The transpiration of coffee plants has been determined by the weighing potted plant method. Pots with a capacity for 51 liters were used. They were made of galvanized iron plate and had no drainage hole. When the moisture content of the soil approached the wilting point water was added to bring all the soil mass to fiel capacity. In order to avoid oxygen depletion the pots were not sealed. To decrease the direct evaporation at the soil surface a two-centimeter layer of rice hulls was used as mulch, and a celotex cover was placed on top of the pot. Three similar pots with the same type of protection, but without plants were used to measure the direct evaporation from the soil surface. The weight losses of these pots were subtracted from the weight losses of the pots with plants.
Two to throe-year old plants of Coffea arabica var. bourbon were used. Three plants were employed each month and after this time their leaves were picked off, and the total leaf area was determined. The tests were carried out for a whole year. The transpiration rates were calculated in g/dm2/day.
The total leaf area of an adult coffee plant was found to be 3,146 dm2 (average of seven trees). Based on this average and on the transpiration rate of the experimental plants it was possible to calculate approximately the amount of water that an adult coffee plant would transpire under the same conditions.

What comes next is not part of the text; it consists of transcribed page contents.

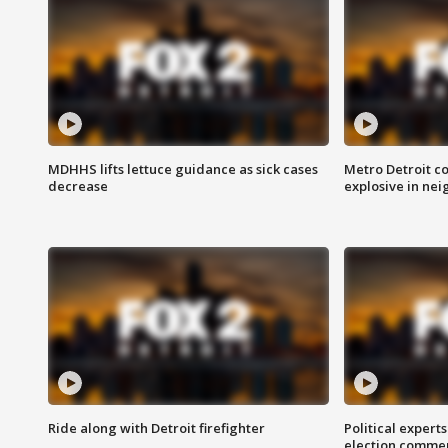
MDHHS lifts lettuce guidance as sick cases
Metro Detroit c
decrease
explosive in nei
Ride along with Detroit firefighter
Political expert
election comme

Since the plants submitted to the experiment did not suffer water shortage at any time, the present results show the approximate amount of water lost by the coffee plant under optimal soil-water conditions. The data are presented in table 1. The figure 1 shows the monthly amount of water lost by transpiration in a coffee* plantation compared with the monthly rainfall during a year.

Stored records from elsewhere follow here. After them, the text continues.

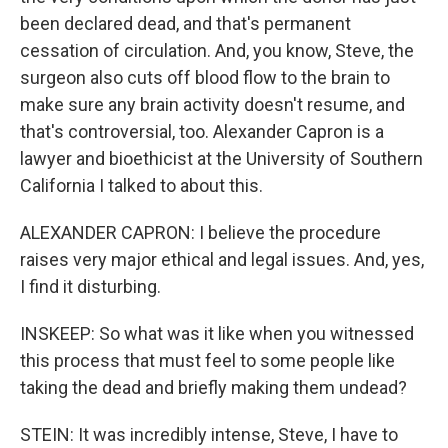
been declared dead, and that's permanent
cessation of circulation. And, you know, Steve, the
surgeon also cuts off blood flow to the brain to
make sure any brain activity doesn't resume, and
that's controversial, too. Alexander Capron is a
lawyer and bioethicist at the University of Southern
California I talked to about this.
ALEXANDER CAPRON: I believe the procedure
raises very major ethical and legal issues. And, yes,
I find it disturbing.
INSKEEP: So what was it like when you witnessed
this process that must feel to some people like
taking the dead and briefly making them undead?
STEIN: It was incredibly intense, Steve, I have to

The environmental factors that influence plant transpiration vary much less between the same months of different years than between the different months of the same year. Hence the results obtained should not be far from the average; that would be obtained if the transpiration had been measured during a number of years.
Comparing the water lost by transpiration of coffee trees with the average rainfall in'Campinas, State of São Paulo, Brazil, it is seen that from October to March rainfall exceeds water consumption. In April, June, and September the excess is small, and in May, July, and August the amount of water transpired exceeds the average rainfall (fig. 2). Since the rainfall distribution is variable, this figure may be different in a given year.
The highest daily rate of transpiration encountered was 17.6 mg/dm2/m (over twelve; hours). Previous results obtained by the writers showed 18.2 mg/dm2/m to be the rate of transpiration in a very sunny and hot day. Nutman working in Africa (2) found a maximum daily rate of 20.67/dm2/m (over nine hours). These data are comparable and must represent approximately the maximum rate of transpiration of the coffee plant.
The average daily transpiration encountered was 6.20 g/dm2/day and the total amount of water transpired by a coffee tree in one year was found to be 7,273 liters.